Ma andiamo con ordine, con la cronaca della giornata di ieri. Nella mattina l’ormai ex consigliere di “Rocca d’Arce, progetto comune” si presenta in comune presso l’Ufficio del Protocollo, per consegnare la missiva che comunica le sue dimissioni dalla carica di consigliere comunale.

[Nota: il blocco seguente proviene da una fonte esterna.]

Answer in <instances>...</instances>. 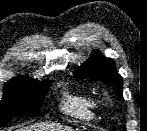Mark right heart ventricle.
Instances as JSON below:
<instances>
[{"label":"right heart ventricle","mask_w":147,"mask_h":131,"mask_svg":"<svg viewBox=\"0 0 147 131\" xmlns=\"http://www.w3.org/2000/svg\"><path fill=\"white\" fill-rule=\"evenodd\" d=\"M98 107L96 97L83 90L65 91L61 102V110L76 119L90 121L95 117Z\"/></svg>","instance_id":"obj_1"}]
</instances>
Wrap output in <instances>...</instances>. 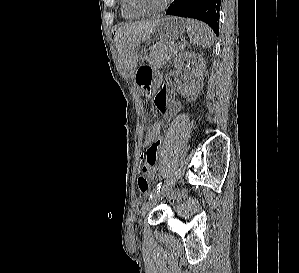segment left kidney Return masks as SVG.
<instances>
[{"label":"left kidney","mask_w":299,"mask_h":273,"mask_svg":"<svg viewBox=\"0 0 299 273\" xmlns=\"http://www.w3.org/2000/svg\"><path fill=\"white\" fill-rule=\"evenodd\" d=\"M190 59L196 65V68L192 70L190 75V77H192L193 79H191L190 83L179 84L177 88L182 95L186 96H193L198 94L203 87L204 80L203 72L205 68V61L201 55L192 53L190 51L182 52L174 61L175 67L180 69L183 66L184 61Z\"/></svg>","instance_id":"1"}]
</instances>
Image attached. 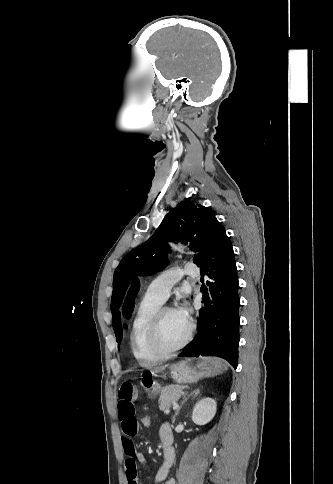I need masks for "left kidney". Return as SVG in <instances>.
Returning <instances> with one entry per match:
<instances>
[{"label": "left kidney", "mask_w": 333, "mask_h": 484, "mask_svg": "<svg viewBox=\"0 0 333 484\" xmlns=\"http://www.w3.org/2000/svg\"><path fill=\"white\" fill-rule=\"evenodd\" d=\"M216 401L204 398L198 401L193 409L192 420L197 425H205L210 422L216 413Z\"/></svg>", "instance_id": "1"}]
</instances>
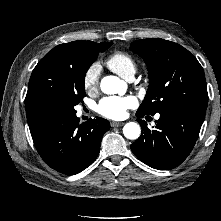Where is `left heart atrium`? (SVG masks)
I'll return each instance as SVG.
<instances>
[{
    "instance_id": "39dd6f15",
    "label": "left heart atrium",
    "mask_w": 221,
    "mask_h": 221,
    "mask_svg": "<svg viewBox=\"0 0 221 221\" xmlns=\"http://www.w3.org/2000/svg\"><path fill=\"white\" fill-rule=\"evenodd\" d=\"M137 104L133 96H108L103 98L96 106V111L109 119H122L127 115V110Z\"/></svg>"
}]
</instances>
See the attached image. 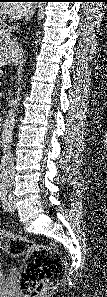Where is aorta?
<instances>
[{"instance_id":"1","label":"aorta","mask_w":107,"mask_h":297,"mask_svg":"<svg viewBox=\"0 0 107 297\" xmlns=\"http://www.w3.org/2000/svg\"><path fill=\"white\" fill-rule=\"evenodd\" d=\"M24 87H25V84L22 85V88ZM20 99H21V95L18 94L15 100L11 102V107L9 108L6 114V118L2 126L1 146L4 153L5 152L9 153L10 151V143L12 141L13 128L16 120V113H17Z\"/></svg>"}]
</instances>
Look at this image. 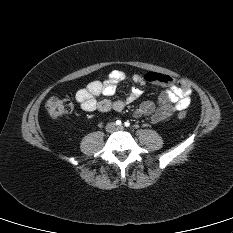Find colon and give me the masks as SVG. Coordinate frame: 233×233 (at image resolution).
<instances>
[{
  "instance_id": "5ec220e1",
  "label": "colon",
  "mask_w": 233,
  "mask_h": 233,
  "mask_svg": "<svg viewBox=\"0 0 233 233\" xmlns=\"http://www.w3.org/2000/svg\"><path fill=\"white\" fill-rule=\"evenodd\" d=\"M73 105L70 98H58L52 97L49 98L46 102V109L50 116L54 118H59L64 115L69 114L72 111ZM187 116L186 111H180L178 117L183 119Z\"/></svg>"
}]
</instances>
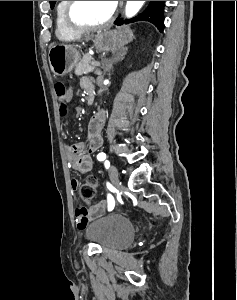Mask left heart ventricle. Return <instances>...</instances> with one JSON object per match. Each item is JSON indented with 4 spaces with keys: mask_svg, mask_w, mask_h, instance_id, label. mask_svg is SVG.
<instances>
[{
    "mask_svg": "<svg viewBox=\"0 0 237 300\" xmlns=\"http://www.w3.org/2000/svg\"><path fill=\"white\" fill-rule=\"evenodd\" d=\"M113 10L110 1H78L73 16L79 24L98 25L105 22Z\"/></svg>",
    "mask_w": 237,
    "mask_h": 300,
    "instance_id": "left-heart-ventricle-1",
    "label": "left heart ventricle"
}]
</instances>
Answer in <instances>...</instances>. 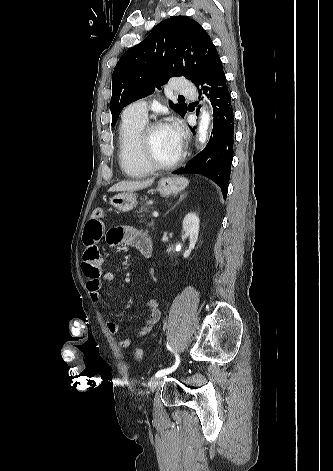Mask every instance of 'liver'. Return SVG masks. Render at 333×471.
<instances>
[{
  "mask_svg": "<svg viewBox=\"0 0 333 471\" xmlns=\"http://www.w3.org/2000/svg\"><path fill=\"white\" fill-rule=\"evenodd\" d=\"M154 182V179H149L146 181H122L110 188V191H128L133 192L136 190H140L146 187H149Z\"/></svg>",
  "mask_w": 333,
  "mask_h": 471,
  "instance_id": "obj_1",
  "label": "liver"
}]
</instances>
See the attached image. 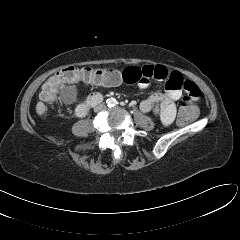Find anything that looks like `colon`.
<instances>
[{
    "label": "colon",
    "instance_id": "obj_1",
    "mask_svg": "<svg viewBox=\"0 0 240 240\" xmlns=\"http://www.w3.org/2000/svg\"><path fill=\"white\" fill-rule=\"evenodd\" d=\"M118 73L113 69H95L90 67H67L51 76L42 86L40 97L46 103H53L57 98V88L67 82L82 81L98 84L105 80H114ZM197 116V107L190 97H184L179 110V122L186 124Z\"/></svg>",
    "mask_w": 240,
    "mask_h": 240
}]
</instances>
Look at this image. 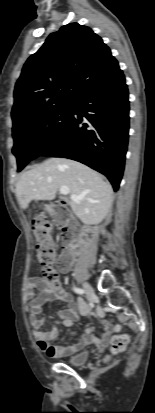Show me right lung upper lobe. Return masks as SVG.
<instances>
[{
  "label": "right lung upper lobe",
  "mask_w": 155,
  "mask_h": 413,
  "mask_svg": "<svg viewBox=\"0 0 155 413\" xmlns=\"http://www.w3.org/2000/svg\"><path fill=\"white\" fill-rule=\"evenodd\" d=\"M118 67L109 47L89 27L78 23L63 26L24 64L14 91L13 127L74 103Z\"/></svg>",
  "instance_id": "obj_1"
}]
</instances>
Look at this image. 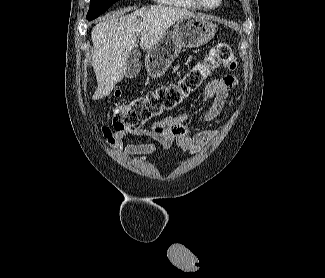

Ma non finisce qui: poco dopo si presentano presso il municipio rocchigiano Rocco Calcagni e Guglielmo Mollicone, i primi due non eletti nelle fila di “Rinnovamento per Rocca d’Arce” che presentano la rinuncia preventiva all’incarico di consigliere comunale. A questo punto tocca a Patrizio Di Folco che, se non dovessero sussistere elementi ostativi al ruolo di consigliere e se dovesse accettare l’incarico, potrebbe accettare l’incarico potrebbe sedere tra i banchi dell’opposizione già dai prossimi consigli comunali. Nei prossimi giorni, sicuramente gli sviluppi della situazione politica rocchigiana. Probabilmente il capogruppo di “Rocca d’Arce, progetto comune”, Antonello Quaglieri commenterà l’episodio politico con analisi su quelli che possono essere i risvolti in seno al gruppo stesso.
Nel frattempo venerdì scorso si è tenuto un consiglio comunale lampo, con un solo punto all’ordine del giorno: la richiesta da parte di un quinto dei consiglieri (Quaglieri, Capuano e Fraioli) dell’approvazione del regolamento Imu.
In tempo record il sindaco Rocco Pantanella, considerato anche che la scadenza dell’adozione di un regolamento Imu è stata prorogata dal governo Monti al 30 settembre prossimo, ha proposto il rinvio del punto, accolto favorevolmente dalla maggioranza e dal capogruppo di “Rinnovamento per Rocca d’Arce”, Loreto Simone. Astensione da parte di Antonello Quaglieri e Tommaso Fraioli.